Table of contents

How can I extract Google Search related queries and suggestions?

Google Search provides several types of related queries and suggestions that can be valuable for SEO research, content strategy, and market analysis. These include autocomplete suggestions, "People also ask" questions, and related searches at the bottom of search results pages.
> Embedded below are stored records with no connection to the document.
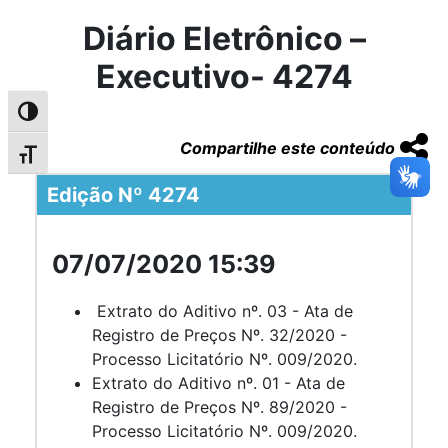
Diário Eletrônico –
Executivo- 4274
Alternar alto contraste
Compartilhe este conteúdo
Alternar tamanho da fonte
Edição Nº 4274
07/07/2020 15:39
Extrato do Aditivo nº. 03 - Ata de
Registro de Preços Nº. 32/2020 -
Processo Licitatório Nº. 009/2020.
Extrato do Aditivo nº. 01 - Ata de
Registro de Preços Nº. 89/2020 -
Processo Licitatório Nº. 009/2020.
This guide will show you how to extract these elements using various web scraping techniques.

Understanding Google's Suggestion Types

Google offers several types of related queries and suggestions:

  1. Autocomplete suggestions - Appear as you type in the search box
  2. People also ask - Expandable questions related to your search
  3. Related searches - Keywords shown at the bottom of search results
  4. Search refinements - Alternative query suggestions displayed alongside results

Method 1: Using Python with Requests and BeautifulSoup

Here's how to extract related searches from Google search results pages:

import requests
from bs4 import BeautifulSoup
import time
import random

def get_google_suggestions(query):
    """Extract related searches from Google search results"""

    # Set up headers to mimic a real browser
    headers = {
        'User-Agent': 'Mozilla/5.0 (Windows NT 10.0; Win64; x64) AppleWebKit/537.36 (KHTML, like Gecko) Chrome/91.0.4472.124 Safari/537.36',
        'Accept': 'text/html,application/xhtml+xml,application/xml;q=0.9,*/*;q=0.8',
        'Accept-Language': 'en-US,en;q=0.5',
        'Accept-Encoding': 'gzip, deflate',
        'Connection': 'keep-alive',
        'Upgrade-Insecure-Requests': '1'
    }

    # Construct search URL
    search_url = f"https://www.google.com/search?q={query.replace(' ', '+')}"

    try:
        # Add random delay to avoid rate limiting
        time.sleep(random.uniform(1, 3))

        response = requests.get(search_url, headers=headers)
        response.raise_for_status()

        soup = BeautifulSoup(response.content, 'html.parser')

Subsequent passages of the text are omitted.